How to remove unicode "<U+200B>" from a variable

Hi everyone,
I scraped some data and one of my variables has the following structure:

x <- as.character(c("10 318[78]<U+200B>", "16 970[78]<U+200B>", "22 898[78]<U+200B>"))

But I can only see the <U+200B> part with the str() function, otherwise when I print the variable is just like this:

> x
[1] "10 318[78]" "16 970[78]" "22 898[78]"

The thing is that I can remove the [78] part from the values but I can't remove the <U+200B> part and for this reason I can't either convert the variable to numeric.
I tried with gsub("<U\\+200B>", "", x) but it didn't work.
How can I remove the <U+200B> from my variable?
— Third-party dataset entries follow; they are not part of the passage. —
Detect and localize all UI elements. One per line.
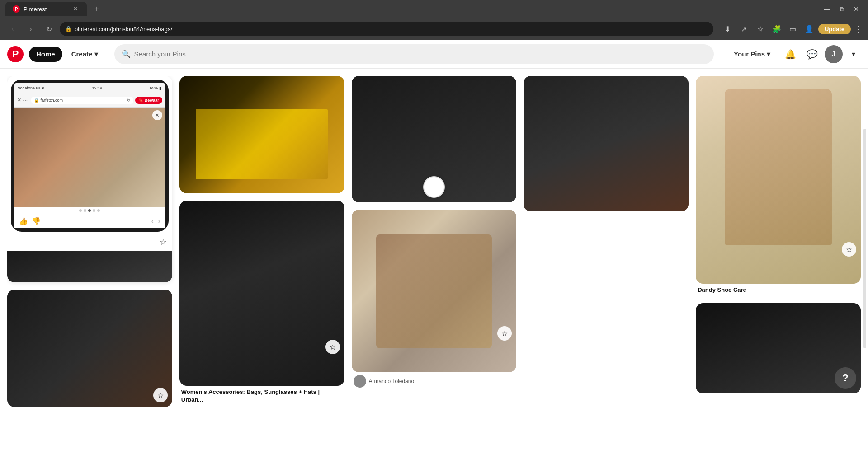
browser-menu-button[interactable]: ⋮ (854, 24, 863, 34)
tan-grey-bag-author: Armando Toledano (352, 372, 517, 390)
phone-card-star[interactable]: ☆ (160, 237, 167, 247)
search-input[interactable] (134, 50, 707, 58)
black-backpack-star[interactable]: ☆ (326, 340, 340, 354)
phone-dot-4 (97, 209, 100, 212)
forward-button[interactable]: › (24, 22, 38, 36)
update-button[interactable]: Update (818, 24, 851, 34)
bewaar-button[interactable]: 🔖 Bewaar (135, 97, 162, 104)
user-avatar-icon[interactable]: 👤 (802, 22, 816, 36)
refresh-button[interactable]: ↻ (42, 22, 56, 36)
search-bar[interactable]: 🔍 (114, 44, 714, 64)
phone-reload-icon[interactable]: ↻ (127, 98, 131, 103)
phone-next-arrow[interactable]: › (158, 216, 160, 226)
notifications-button[interactable]: 🔔 (781, 45, 799, 63)
phone-prev-arrow[interactable]: ‹ (151, 216, 154, 226)
tab-label: Pinterest (24, 6, 68, 13)
header-right: Your Pins ▾ 🔔 💬 J ▾ (726, 45, 861, 63)
croc-jacket-image (524, 76, 689, 211)
phone-browser-dots: ••• (23, 98, 29, 102)
restore-button[interactable]: ⧉ (835, 3, 848, 15)
bag-shape (376, 234, 491, 348)
search-icon: 🔍 (122, 50, 131, 58)
beige-bag-shape (725, 89, 832, 245)
phone-actions: 👍 👎 ‹ › (14, 214, 165, 228)
pin-card-phone-mockup[interactable]: vodafone NL ▾ 12:19 65% ▮ ✕ ••• 🔒 farfet… (7, 76, 172, 282)
lock-icon: 🔒 (65, 26, 72, 32)
your-pins-button[interactable]: Your Pins ▾ (726, 47, 778, 62)
header-nav: Home Create ▾ (29, 47, 105, 62)
window-controls: — ⧉ ✕ (821, 3, 863, 15)
address-bar[interactable]: 🔒 pinterest.com/johnsiou84/mens-bags/ (60, 22, 713, 36)
pin-card-black-backpack[interactable]: ☆ Women's Accessories: Bags, Sunglasses … (179, 201, 344, 407)
phone-like-icon[interactable]: 👍 (19, 217, 28, 225)
phone-dislike-icon[interactable]: 👎 (32, 217, 41, 225)
browser-tab[interactable]: P Pinterest ✕ (5, 2, 87, 16)
pin-card-croc-jacket[interactable] (524, 76, 689, 211)
masonry-grid: vodafone NL ▾ 12:19 65% ▮ ✕ ••• 🔒 farfet… (7, 76, 861, 461)
sidebar-icon[interactable]: ▭ (786, 22, 800, 36)
pin-card-gold-briefcase[interactable] (179, 76, 344, 193)
black-backpack-info: Women's Accessories: Bags, Sunglasses + … (179, 386, 344, 407)
phone-card-footer: ☆ (7, 235, 172, 251)
pin-card-man-bag[interactable]: + (352, 76, 517, 202)
dark-bag-image (7, 290, 172, 407)
beige-backpack-image (696, 76, 861, 284)
phone-time: 12:19 (92, 86, 102, 90)
extensions-icon[interactable]: 🧩 (769, 22, 784, 36)
new-tab-button[interactable]: + (90, 3, 103, 15)
home-nav-button[interactable]: Home (29, 47, 62, 62)
bookmark-icon[interactable]: ☆ (753, 22, 768, 36)
pinterest-header: P Home Create ▾ 🔍 Your Pins ▾ 🔔 💬 J (0, 40, 868, 69)
phone-close-overlay[interactable]: ✕ (152, 110, 162, 120)
back-button[interactable]: ‹ (5, 22, 20, 36)
dandy-shoe-care-label: Dandy Shoe Care (698, 286, 859, 293)
browser-frame: P Pinterest ✕ + — ⧉ ✕ ‹ › ↻ 🔒 pinterest.… (0, 0, 868, 468)
black-backpack-title: Women's Accessories: Bags, Sunglasses + … (181, 388, 343, 404)
share-icon[interactable]: ↗ (737, 22, 751, 36)
create-nav-button[interactable]: Create ▾ (64, 47, 105, 62)
armando-avatar (354, 375, 366, 388)
close-button[interactable]: ✕ (850, 3, 863, 15)
tab-favicon: P (13, 5, 20, 13)
pin-card-tan-grey-bag[interactable]: ☆ Armando Toledano (352, 210, 517, 390)
phone-dot-2 (84, 209, 86, 212)
phone-url: farfetch.com (40, 98, 63, 103)
phone-dot-3 (93, 209, 95, 212)
minimize-button[interactable]: — (821, 3, 834, 15)
beige-backpack-star[interactable]: ☆ (842, 242, 856, 257)
messages-button[interactable]: 💬 (803, 45, 821, 63)
download-icon[interactable]: ⬇ (721, 22, 735, 36)
phone-battery: 65% ▮ (150, 86, 161, 90)
dark-bag-star[interactable]: ☆ (153, 388, 168, 402)
browser-titlebar: P Pinterest ✕ + — ⧉ ✕ (0, 0, 868, 18)
expand-button[interactable]: ▾ (846, 47, 861, 61)
tab-close-button[interactable]: ✕ (71, 5, 80, 13)
toolbar-actions: ⬇ ↗ ☆ 🧩 ▭ 👤 Update ⋮ (721, 22, 863, 36)
question-mark-circle: ? (835, 367, 856, 389)
pin-card-dark-bag[interactable]: ☆ (7, 290, 172, 407)
beige-backpack-info: Dandy Shoe Care (696, 284, 861, 296)
add-pin-button[interactable]: + (423, 176, 445, 198)
address-text: pinterest.com/johnsiou84/mens-bags/ (75, 26, 708, 33)
armando-name: Armando Toledano (369, 378, 415, 384)
pinterest-logo[interactable]: P (7, 46, 24, 62)
scrollbar[interactable] (863, 129, 866, 348)
user-avatar[interactable]: J (825, 45, 843, 63)
browser-toolbar: ‹ › ↻ 🔒 pinterest.com/johnsiou84/mens-ba… (0, 18, 868, 40)
pinterest-app: P Home Create ▾ 🔍 Your Pins ▾ 🔔 💬 J (0, 40, 868, 468)
phone-image-dots (14, 207, 165, 214)
gold-briefcase-image (179, 76, 344, 193)
phone-card-dark-strip (7, 251, 172, 282)
pin-card-beige-backpack[interactable]: ☆ Dandy Shoe Care (696, 76, 861, 296)
phone-lock-icon: 🔒 (34, 98, 39, 103)
pinterest-content: vodafone NL ▾ 12:19 65% ▮ ✕ ••• 🔒 farfet… (0, 69, 868, 468)
phone-browser-close[interactable]: ✕ (17, 97, 21, 103)
phone-carrier: vodafone NL ▾ (18, 86, 44, 90)
black-backpack-image (179, 201, 344, 386)
tan-grey-bag-image (352, 210, 517, 372)
gold-briefcase-shape (196, 109, 328, 179)
pin-card-dark-partial[interactable]: ? (696, 303, 861, 393)
phone-dot-active (88, 209, 91, 212)
dark-partial-image: ? (696, 303, 861, 393)
phone-bag-image: ✕ (14, 108, 165, 207)
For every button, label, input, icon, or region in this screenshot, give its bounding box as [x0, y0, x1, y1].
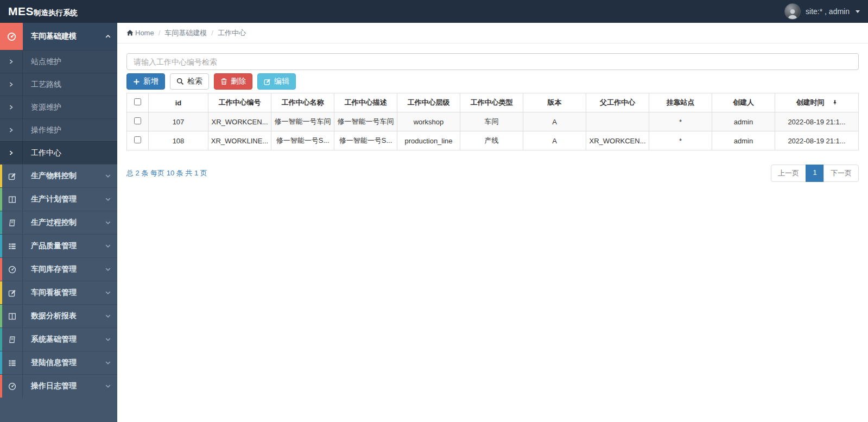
column-header-work-center-desc[interactable]: 工作中心描述	[334, 93, 397, 112]
chevron-down-icon	[99, 305, 117, 327]
chevron-right-icon	[0, 119, 23, 141]
next-page-button[interactable]: 下一页	[823, 165, 859, 182]
sidebar-item-workshop-board-management[interactable]: 车间看板管理	[0, 281, 117, 304]
search-icon	[176, 78, 184, 85]
sidebar-item-label: 工艺路线	[23, 73, 117, 96]
mes-app: MES制造执行系统 site:* , admin 车间基础建模 站点维护	[0, 0, 868, 422]
home-icon	[126, 29, 134, 36]
column-header-work-center-type[interactable]: 工作中心类型	[460, 93, 523, 112]
brand-mes-text: MES	[8, 5, 34, 18]
sidebar-item-operation-maintenance[interactable]: 操作维护	[0, 118, 117, 141]
breadcrumb-level1[interactable]: 车间基础建模	[164, 28, 207, 38]
row-checkbox[interactable]	[134, 136, 141, 143]
column-header-attached-station[interactable]: 挂靠站点	[649, 93, 712, 112]
table-row[interactable]: 108 XR_WORKLINE... 修一智能一号S... 修一智能一号S...…	[127, 131, 859, 150]
cell-work-center-type: 车间	[460, 112, 523, 131]
sidebar-item-workshop-inventory-management[interactable]: 车间库存管理	[0, 257, 117, 281]
work-center-table: id 工作中心编号 工作中心名称 工作中心描述 工作中心层级 工作中心类型 版本…	[126, 93, 859, 150]
cell-creator: admin	[712, 112, 775, 131]
gauge-icon	[2, 375, 23, 398]
sidebar-item-system-base-management[interactable]: 系统基础管理	[0, 327, 117, 351]
sidebar-item-login-info-management[interactable]: 登陆信息管理	[0, 351, 117, 374]
sidebar-item-work-center[interactable]: 工作中心	[0, 141, 117, 164]
add-button[interactable]: 新增	[126, 73, 165, 90]
cell-attached-station: *	[649, 131, 712, 150]
sidebar-item-product-quality-management[interactable]: 产品质量管理	[0, 234, 117, 257]
sidebar-item-production-process-control[interactable]: 生产过程控制	[0, 211, 117, 234]
delete-button[interactable]: 删除	[214, 73, 252, 90]
cell-version: A	[523, 112, 586, 131]
table-footer: 总 2 条 每页 10 条 共 1 页 上一页 1 下一页	[126, 165, 859, 182]
pin-icon[interactable]	[832, 99, 838, 107]
column-header-creator[interactable]: 创建人	[712, 93, 775, 112]
cell-work-center-name: 修一智能一号S...	[271, 131, 334, 150]
breadcrumb-separator: /	[159, 29, 161, 37]
sidebar-item-station-maintenance[interactable]: 站点维护	[0, 50, 117, 73]
cell-create-time: 2022-08-19 21:1...	[775, 131, 859, 150]
cell-id: 108	[149, 131, 208, 150]
trash-icon	[220, 78, 227, 85]
column-header-parent-work-center[interactable]: 父工作中心	[586, 93, 649, 112]
sidebar-item-production-plan-management[interactable]: 生产计划管理	[0, 187, 117, 211]
column-header-work-center-level[interactable]: 工作中心层级	[397, 93, 460, 112]
row-checkbox[interactable]	[134, 117, 141, 124]
select-all-checkbox[interactable]	[134, 98, 141, 105]
brand-subtitle: 制造执行系统	[34, 8, 78, 18]
cell-work-center-desc: 修一智能一号S...	[334, 131, 397, 150]
breadcrumb: Home / 车间基础建模 / 工作中心	[117, 23, 868, 43]
list-icon	[2, 235, 23, 257]
column-header-id[interactable]: id	[149, 93, 208, 112]
sidebar-item-label: 数据分析报表	[23, 305, 99, 327]
page-1-button[interactable]: 1	[806, 165, 824, 182]
cell-work-center-name: 修一智能一号车间	[271, 112, 334, 131]
search-input[interactable]	[126, 53, 859, 70]
book-icon	[2, 211, 23, 234]
column-header-version[interactable]: 版本	[523, 93, 586, 112]
table-row[interactable]: 107 XR_WORKCEN... 修一智能一号车间 修一智能一号车间 work…	[127, 112, 859, 131]
sidebar-submenu: 站点维护 工艺路线 资源维护 操作维护 工作中心	[0, 50, 117, 164]
column-header-work-center-code[interactable]: 工作中心编号	[208, 93, 271, 112]
cell-id: 107	[149, 112, 208, 131]
chevron-up-icon	[99, 23, 117, 50]
sidebar-item-label: 登陆信息管理	[23, 351, 99, 374]
main-area: Home / 车间基础建模 / 工作中心 新增 检索 删除	[117, 23, 868, 422]
sidebar-item-label: 生产计划管理	[23, 188, 99, 211]
sidebar-item-process-route[interactable]: 工艺路线	[0, 73, 117, 96]
breadcrumb-home[interactable]: Home	[135, 29, 154, 37]
edit-button-label: 编辑	[274, 77, 289, 86]
row-select-cell	[127, 112, 149, 131]
sidebar-item-label: 操作维护	[23, 119, 117, 141]
search-button[interactable]: 检索	[170, 73, 209, 90]
sidebar-item-data-analysis-reports[interactable]: 数据分析报表	[0, 304, 117, 327]
edit-button[interactable]: 编辑	[257, 73, 296, 90]
cell-work-center-level: workshop	[397, 112, 460, 131]
brand-logo[interactable]: MES制造执行系统	[8, 5, 78, 18]
column-header-create-time[interactable]: 创建时间	[775, 93, 859, 112]
cell-work-center-type: 产线	[460, 131, 523, 150]
user-menu[interactable]: site:* , admin	[784, 3, 860, 20]
sidebar-item-label: 系统基础管理	[23, 328, 99, 351]
top-navbar: MES制造执行系统 site:* , admin	[0, 0, 868, 23]
sidebar-item-label: 车间库存管理	[23, 258, 99, 281]
sidebar-item-label: 生产物料控制	[23, 165, 99, 187]
cell-parent-work-center	[586, 112, 649, 131]
caret-down-icon	[856, 10, 860, 13]
sidebar-item-production-material-control[interactable]: 生产物料控制	[0, 164, 117, 187]
edit-icon	[264, 78, 271, 85]
cell-work-center-code: XR_WORKLINE...	[208, 131, 271, 150]
sidebar-item-label: 工作中心	[23, 142, 117, 164]
breadcrumb-separator: /	[211, 29, 213, 37]
cell-version: A	[523, 131, 586, 150]
sidebar-item-resource-maintenance[interactable]: 资源维护	[0, 96, 117, 118]
pagination-summary: 总 2 条 每页 10 条 共 1 页	[126, 168, 207, 178]
user-label: site:* , admin	[806, 7, 850, 16]
sidebar-item-operation-log-management[interactable]: 操作日志管理	[0, 374, 117, 398]
chevron-down-icon	[99, 211, 117, 234]
column-header-work-center-name[interactable]: 工作中心名称	[271, 93, 334, 112]
sidebar-item-workshop-base-modeling[interactable]: 车间基础建模	[0, 23, 117, 50]
sidebar-item-label: 产品质量管理	[23, 235, 99, 257]
columns-icon	[2, 305, 23, 327]
sidebar: 车间基础建模 站点维护 工艺路线 资源维护 操作维护	[0, 23, 117, 422]
cell-creator: admin	[712, 131, 775, 150]
prev-page-button[interactable]: 上一页	[771, 165, 806, 182]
Note that this is not how to create a string with an embedded Unicode character. I assume what you really wanted was

x <- c("10 318[78]\u200B", "16 970[78]\u200B", "22 898[78]\u200B")

The \uxxxx notation means the Unicode character that is displayed as <U+200B> by str().

To remove it:

gsub("\u200b", "", x)
2 Likes

Yeah, you're totally right. I didn't know how to create it correctly.
And thanks a lot, it work out fine the solution!

This topic was automatically closed 7 days after the last reply. New replies are no longer allowed.